Une rumeur troublante émerge à Libreville, dans la journée du 24 avril dernier, évoquant l’arrivée de 150 véhicules Toyota Yaris destinés à être utilisés comme taxis par une communauté étrangère. Si cela s’avère vrai, il s’agit d’un affront direct aux efforts du président Brice Clotaire Oligui Nguema, qui œuvre pour la souveraineté économique du Gabon, notamment dans le secteur crucial du transport pour lequel il a des projets de gabonisation.

L’initiative du président, visant à intégrer les jeunes Gabonais dans un système de transport urbain structuré à travers le projet “Taxi Gab”, a pour objectif de lutter contre le chômage et de renforcer l’économie nationale. L’intrusion de taxis opérés par une communauté étrangère, à l’extérieur de ce cadre, représenterait une défiance vis-à-vis des réformes mises en place et une menace pour la souveraineté que le chef de l’État s’efforce d’établir.

Si ces importations non autorisées étaient confirmées, elles constitueraient non seulement une violation des lois régissant le secteur, mais elles remettraient également en question le leadership du président Oligui Nguema. En effet, cela marquerait un recul face aux efforts déployés pour un Gabon autonome, où les opérateurs locaux sont censés bénéficier d’une protection adéquate contre la concurrence déloyale.
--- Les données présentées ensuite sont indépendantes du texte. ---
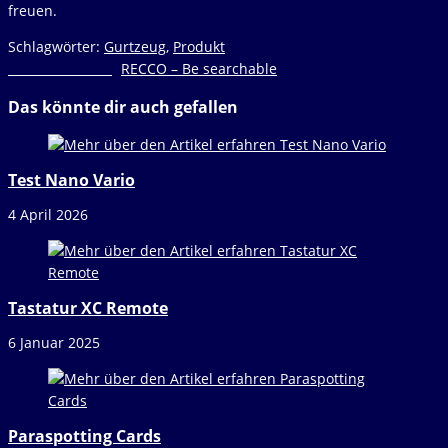
freuen.
Schlagwörter
:
Gurtzeug
,
Produkt
Weitere
Nächster Beitrag
RECCO – Be searchable
Artikel
Das könnte dir auch gefallen
ansehen
Test Nano Vario
4 April 2026
Tastatur XC Remote
6 Januar 2025
Paraspotting Cards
Un tel développement ouvrirait la voie à des pratiques non réglementées, sapant les efforts du gouvernement et laissant place à des antécédents dangereux qui pourraient compromettre le projet de rendre le Gabon véritablement souverain. Il est crucial que cette situation soit clarifiée rapidement pour préserver l’intégrité des initiatives nationales et réaffirmer la volonté du gouvernement de défendre les intérêts de ses citoyens et de sa souveraineté. Les actions de cette communauté étrangère, si elles sont avérées, seraient donc inacceptables et totalement incompatibles avec les aspirations d’un Gabon fort et indépendant. Cela d’autant plus qu’aucun Gabonais dans leur pays ne pourrait faire aboutir de pareilles initiatives.